可是这一看,却发现功德数变成104,脑海更是翻天覆地大变了样。
只见方圆已然变作一片玉晶色,八方八个无面金影合手似八根擎天柱一般伫立,端的威严祥和。
阿弥陀佛——
一声叱咤,他顿时昏厥,当醒来时,一篇千字咒文已然出现在他心间。
这是篇从未见过的字,但不知为何,梵岩天莫名其妙竟一字不漏念了出来。
“渡恶经、渡魂经、劝善经、心经、降魔经。”
其短短千字却内涵五部经书,且只是片刻,他便知道了各自的作用。
想到五部经书作用,到现在他其实都还有些怀疑,是以在听到超度二字,便立即想到渡化灵魂的渡魂经。
要知道,世间生灵皆有执念,而有些人至死都不愿放下,最终不愿魂归地府。
不过也正因为如此,世间便出了超度阴魂的道士,目的便是为了让阴魂安息归地府。
是以,大部分人办丧事,也不管死者有没有执念,想着宁杀错不放过原则,一般都会请道士作法。
于是不知不觉间这便成了一种习俗。
但这些道士却有真有假,有些不知从何处学得超度之法,确实能超度阴魂。
而很多却是假道士,他们靠招摇撞骗来借以牟利,实则并无实学。
看着道士,梵岩天走了过来。
超度超度,有灵魂才能作法超度,梵岩天能看到灵魂,所以他想上前确认。
高高祭台,黄色旌旗随风飘扬,一个古铜大鼎高香冉冉,三碗米饭倒扣,四足高桌底下铁盆冥纸燃烧。

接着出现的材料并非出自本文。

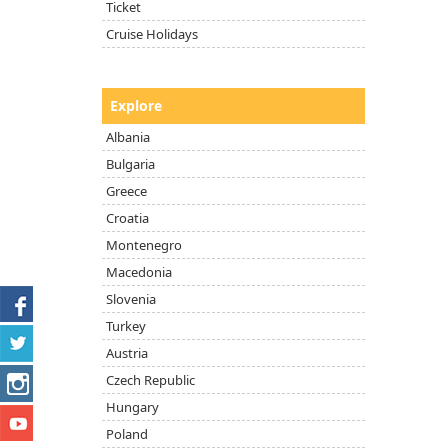
Ticket
Cruise Holidays
Explore
Albania
Bulgaria
Greece
Croatia
Montenegro
Macedonia
Slovenia
Turkey
Austria
Czech Republic
Hungary
Poland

祭坛前是两个竹制大蒲团,道士站在第二个蒲团后面,长脸严肃,手执金银圆铜剑,头戴五星帽,口中念念有词执剑轨行。
来到祭台前,他先是扫了眼道士,旋即目光便落在第一个蒲团上面。
只因此时蒲团上面正面无表情跪着一个椭圆脸的男人。
男人身着灰衣,面色苍黑,目光呆滞无神,随着道士动作,他脸上颜色正在慢慢散发变淡。
“小娃娃,且过去,勿要扰贫道。”见到他,道士皱眉停下动作。
眼见道士停下动作,男子脸上黑气也不在散发,只见其双眼渐渐有神。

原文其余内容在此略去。